Hong Kong's Gross National Product (GNP) and External Factor Income Flows (EFIF) for the fourth quarter of 2007 and the whole year of 2007
************************************************************ 
Statistics on Hong Kong’s Gross National Product (GNP) and External Factor Income Flows (EFIF) for the fourth quarter of 2007 and the whole year of 2007 are released today (March 14) by the Census and Statistics Department.

In the fourth quarter of 2007, Hong Kong’s GNP increased by 14.6% over a year earlier to $465.3 billion at current market prices. The Gross Domestic Product (GDP), estimated at $447.2 billion at current market prices in the same quarter, recorded a 11.7% increase during the period. Compared with GDP, the value of Hong Kong’s GNP was larger by $18.1 billion in the fourth quarter of 2007, representing a net external factor income inflow of the same amount, and equivalent to 4.1% of GDP in that quarter.

After netting out the effect of price changes, Hong Kong’s GNP increased by 9.4% in real terms in the fourth quarter of 2007 over a year earlier. This was higher than the corresponding increase of 6.7% recorded for GDP in the same quarter.

Total factor income inflow into Hong Kong, estimated at $245.4 billion in the fourth quarter of 2007 and equivalent to 54.9% of GDP in that quarter, increased markedly by 35.4% over a year earlier. At the same time, total factor income outflow, estimated at $227.3 billion in the fourth quarter of 2007 and equivalent to 50.8% of GDP of the same period, also recorded an increase of 29.5% over a year earlier. Taking the inflow and outflow together, a net external factor income inflow of $18.1 billion was recorded in the fourth quarter of 2007.
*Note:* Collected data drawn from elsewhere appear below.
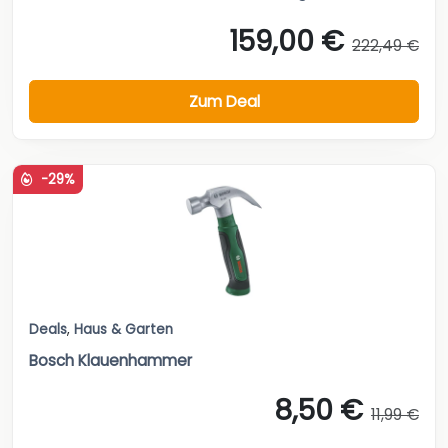
159,00 €
222,49 €
Zum Deal
-29%
Deals
,
Haus & Garten
Bosch Klauenhammer
8,50 €
11,99 €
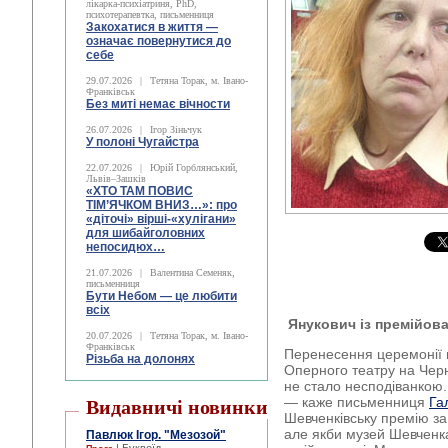
лікарка-психіатриня, PhD,
психотерапевтка, письменниця
Закохатися в життя —
означає повернутися до
себе
29.07.2026
|
Тетяна Торак, м. Івано-
Франківськ
Без миті немає вічности
26.07.2026
|
Ігор Зіньчук
У полоні Чугайстра
22.07.2026
|
Юрій Горблянський,
Львів–Зашків
«ХТО ТАМ ПОВИС
ТІМ’ЯЧКОМ ВНИЗ…»: про
«діточі» вірші-«хулігани»
для шибайголовних
непосидюх…
21.07.2026
|
Валентина Семеняк,
письменниця
Бути Небом ― це любити
всіх
Янукович із премійов
20.07.2026
|
Тетяна Торак, м. Івано-
Франківськ
Перенесення церемонії в
Різьба на долонях
Оперного театру на Черн
не стало несподіванкою.
— каже письменниця
Га
Видавничі новинки
Шевченківську премію з
але якби музей Шевченка
Павлюк Ігор. "Мезозой"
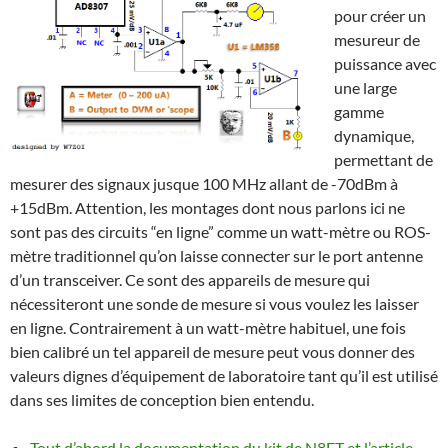
pour créer un
mesureur de
puissance avec
une large
gamme
dynamique,
permettant de
mesurer des signaux jusque 100 MHz allant de -70dBm à
+15dBm. Attention, les montages dont nous parlons ici ne
sont pas des circuits “en ligne” comme un watt-mètre ou ROS-
mètre traditionnel qu’on laisse connecter sur le port antenne
d’un transceiver. Ce sont des appareils de mesure qui
nécessiteront une sonde de mesure si vous voulez les laisser
en ligne. Contrairement à un watt-mètre habituel, une fois
bien calibré un tel appareil de mesure peut vous donner des
valeurs dignes d’équipement de laboratoire tant qu’il est utilisé
dans ses limites de conception bien entendu.
Tout d’abord la documentation du kit de N8ET et l’article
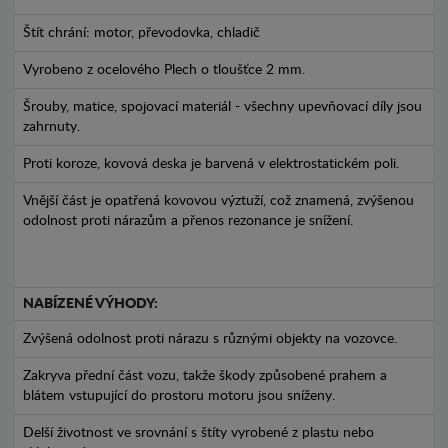
Štít chrání: motor, převodovka, chladič
Vyrobeno z ocelového Plech o tloušťce 2 mm.
Šrouby, matice, spojovací materiál - všechny upevňovací díly jsou
zahrnuty.
Proti koroze, kovová deska je barvená v elektrostatickém poli.
Vnější část je opatřená kovovou výztuží, což znamená, zvýšenou
odolnost proti nárazům a přenos rezonance je snížení.
NABÍZENÉ VÝHODY:
Zvýšená odolnost proti nárazu s různými objekty na vozovce.
Zakryva přední část vozu, takže škody způsobené prahem a
blátem vstupující do prostoru motoru jsou sníženy.
Delší životnost ve srovnání s štíty vyrobené z plastu nebo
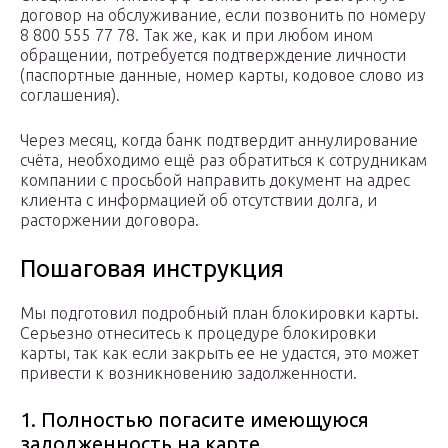
договор на обслуживание, если позвонить по номеру
8 800 555 77 78. Так же, как и при любом ином
обращении, потребуется подтверждение личности
(паспортные данные, номер карты, кодовое слово из
соглашения).
Через месяц, когда банк подтвердит аннулирование
счёта, необходимо ещё раз обратиться к сотрудникам
компании с просьбой направить документ на адрес
клиента с информацией об отсутствии долга, и
расторжении договора.
Пошаговая инструкция
Мы подготовил подробный план блокировки карты.
Серьезно отнеситесь к процедуре блокировки
карты, так как если закрыть ее не удастся, это может
привести к возникновению задолженности.
1. Полностью погасите имеющуюся
задолженность на карте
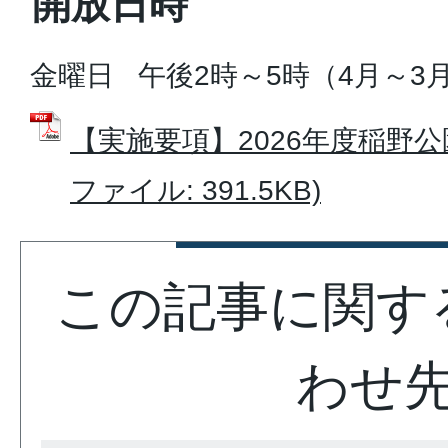
開放日時
金曜日 午後2時～5時（4月～3
【実施要項】2026年度稲野公
ファイル: 391.5KB)
この記事に関す
わせ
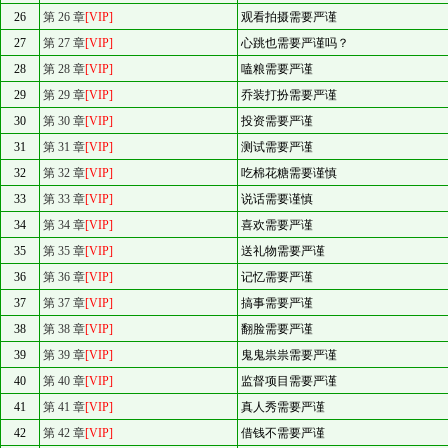
26
第 26 章
[VIP]
观看拍摄需要严谨
27
第 27 章
[VIP]
心跳也需要严谨吗？
28
第 28 章
[VIP]
嗑粮需要严谨
29
第 29 章
[VIP]
乔装打扮需要严谨
30
第 30 章
[VIP]
投资需要严谨
31
第 31 章
[VIP]
测试需要严谨
32
第 32 章
[VIP]
吃棉花糖需要谨慎
33
第 33 章
[VIP]
说话需要谨慎
34
第 34 章
[VIP]
喜欢需要严谨
35
第 35 章
[VIP]
送礼物需要严谨
36
第 36 章
[VIP]
记忆需要严谨
37
第 37 章
[VIP]
搞事需要严谨
38
第 38 章
[VIP]
翻脸需要严谨
39
第 39 章
[VIP]
鬼鬼祟祟需要严谨
40
第 40 章
[VIP]
监督项目需要严谨
41
第 41 章
[VIP]
真人秀需要严谨
42
第 42 章
[VIP]
借钱不需要严谨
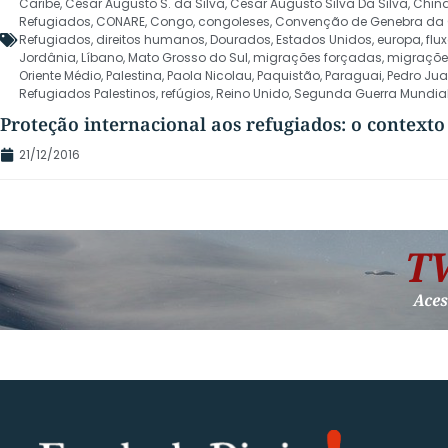
Caribe
,
César Augusto S. da Silva
,
Cesar Augusto Silva Da Silva
,
Chin
Refugiados
,
CONARE
,
Congo
,
congoleses
,
Convenção de Genebra da
Refugiados
,
direitos humanos
,
Dourados
,
Estados Unidos
,
europa
,
flu
Jordânia
,
Líbano
,
Mato Grosso do Sul
,
migrações forçadas
,
migrações
Oriente Médio
,
Palestina
,
Paola Nicolau
,
Paquistão
,
Paraguai
,
Pedro Jua
Refugiados Palestinos
,
refúgios
,
Reino Unido
,
Segunda Guerra Mundia
Proteção internacional aos refugiados: o contexto 
21/12/2016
Within total factor income inflow, Direct Investment Income (DII) increased substantially by 40.6% over a year earlier, mainly due to increased earnings of some prominent local enterprises from investment abroad. Portfolio Investment Income (PII) increased by 18.1%, mainly attributable to the increase in dividend income received from holdings of non-resident shares during the period. Other Investment Income (OII) surged by 42.8% over a year earlier, mainly on account of increased interest income from offshore loans and deposits of the local banking sector, which in turn was the combined result of increases in interest rates and external assets of the local banking sector.
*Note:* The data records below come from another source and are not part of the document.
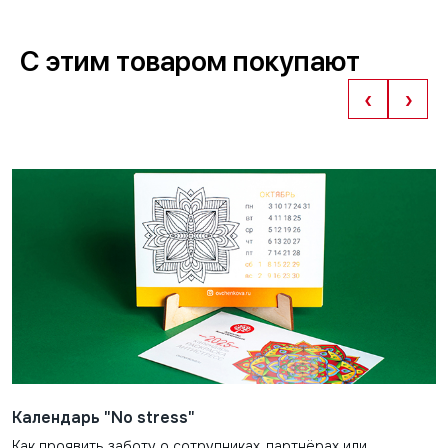
С этим товаром покупают
‹
›
Календарь "No stress"
Как проявить заботу о сотрудниках, партнёрах или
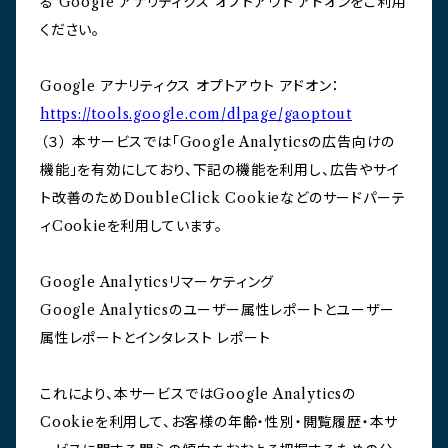
る Google アナリティクス オプトアウト アドオンをご利用
ください。
Google アナリティクス オプトアウト アドオン：
https://tools.google.com/dlpage/gaoptout
（３） 本サービスでは「Google Analyticsの広告向けの
機能」を有効にしており、下記の機能を利用し、広告やサイ
ト改善のためDoubleClick Cookieなどのサードパーテ
ィCookieを利用しています。
Google Analyticsリマーケティング
Google Analyticsのユーザー属性レポートとユーザー
属性レポートとインタレスト レポート
これにより、本サービスではGoogle Analyticsの
Cookieを利用して、お客様の年齢・性別・閲覧履歴・本サ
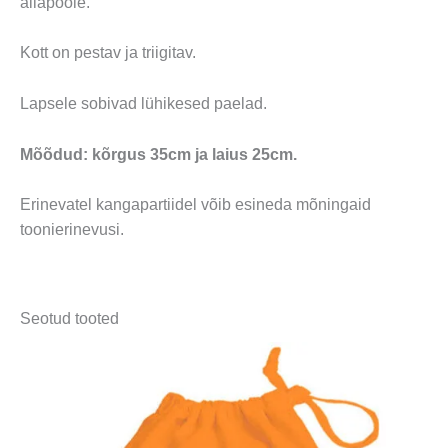
allapoole.
Kott on pestav ja triigitav.
Lapsele sobivad lühikesed paelad.
Mõõdud: kõrgus 35cm ja laius 25cm.
Erinevatel kangapartiidel võib esineda mõningaid
toonierinevusi.
Seotud tooted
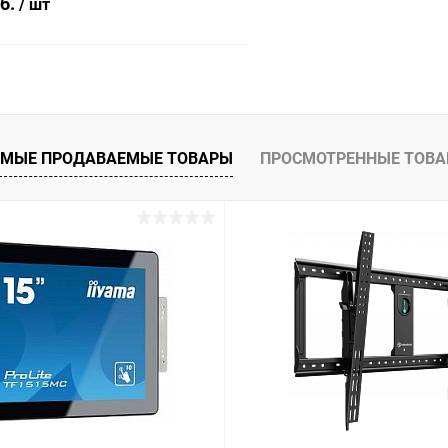
уб.
/ шт
В корзину
 клик
Сравнение
МЫЕ ПРОДАВАЕМЫЕ ТОВАРЫ
ПРОСМОТРЕННЫЕ ТОВ
ое
Под заказ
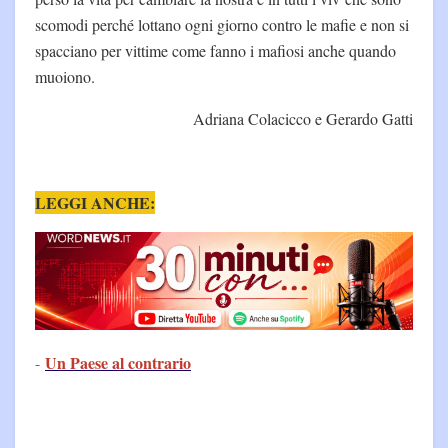
scomodi perché lottano ogni giorno contro le mafie e non si
spacciano per vittime come fanno i mafiosi anche quando
muoiono.
Adriana Colacicco e Gerardo Gatti
LEGGI ANCHE:
Un Paese al contrario
-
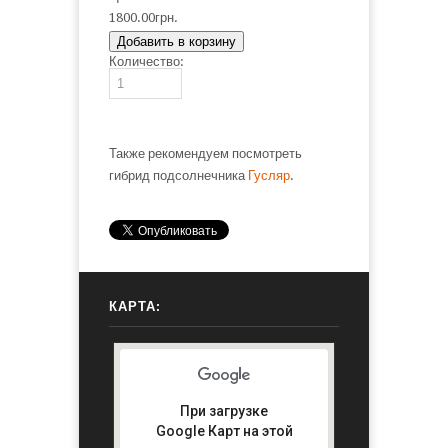
направлении.
1800.00грн.
:
Добавить в корзину
Количество:
Также рекомендуем посмотреть
гибрид подсолнечника
Гусляр
.
КАРТА:
При загрузке
Google Карт на этой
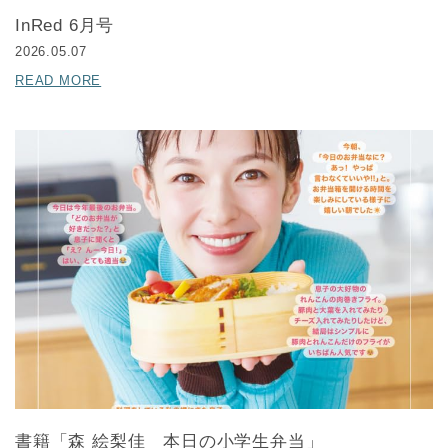
InRed 6月号
2026.05.07
READ MORE
書籍「森 絵梨佳 本日の小学生弁当」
Within total factor income outflow, DII rose considerably by 30.8% over a year earlier, largely attributable to increased earnings of some prominent multinational enterprises from investment in Hong Kong during the period. PII decreased marginally by 0.7%, mainly due to the decrease in dividend income received from holdings of a number of resident publicly listed companies by non-resident investors. OII increased significantly by 37.2%, largely caused by increased liabilities of the local banking sector and higher interest rates.
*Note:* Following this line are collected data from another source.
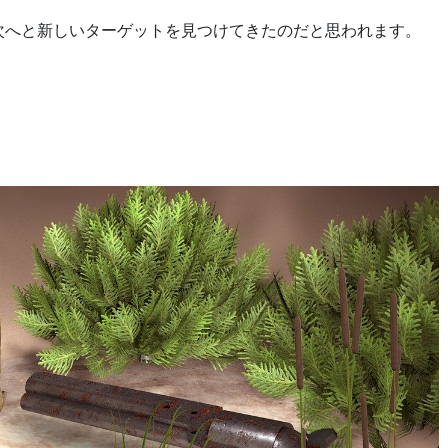
次へと新しいターゲットを見つけてきたのだと思われます。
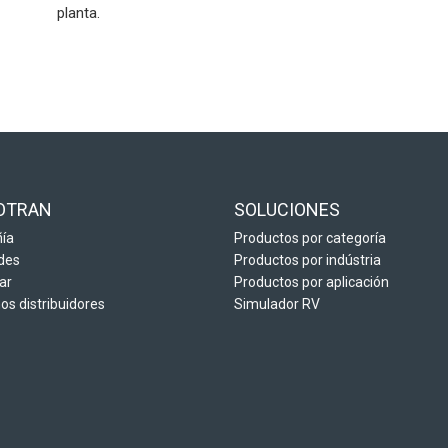
planta.
OTRAN
SOLUCIONES
ía
Productos por categoría
des
Productos por indústria
ar
Productos por aplicación
s distribuidores
Simulador RV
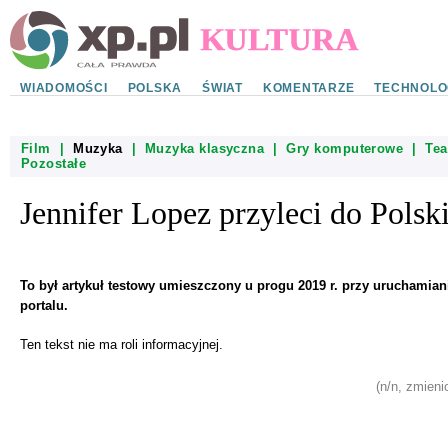
WIADOMOŚCI
POLSKA
ŚWIAT
KOMENTARZE
TECHNOLO
Film
|
Muzyka
|
Muzyka klasyczna
|
Gry komputerowe
|
Tea
Pozostałe
Jennifer Lopez przyleci do Polsk
To był artykuł testowy umieszczony u progu 2019 r. przy uruchamiani
portalu.
Ten tekst nie ma roli informacyjnej.
(n/n, zmieni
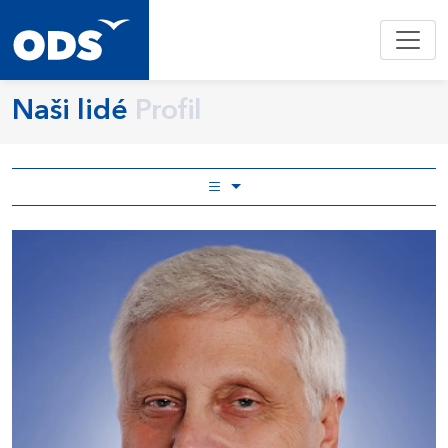
Naši lidé
Profil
Analysed by country/territory, the mainland of China continued to be the largest source of Hong Kong’s external factor income inflow in the fourth quarter of 2007, accounting for 28.3%. This was followed by the British Virgin Islands, with a share of 26.0%, reflecting continued investment income inflow from this tax haven economy where Hong Kong companies had set up a considerable number of holding companies. Other major source countries/territories were the United States of America and the United Kingdom, at 8.6% and 7.0% respectively.

The mainland of China and the British Virgin Islands were also the most important destinations for Hong Kong’s external factor income outflow in the fourth quarter of 2007, accounting for 22.9% and 20.0% respectively. Other major destination countries/territories included the United States of America, at 11.3%, and the Netherlands, at 9.1%.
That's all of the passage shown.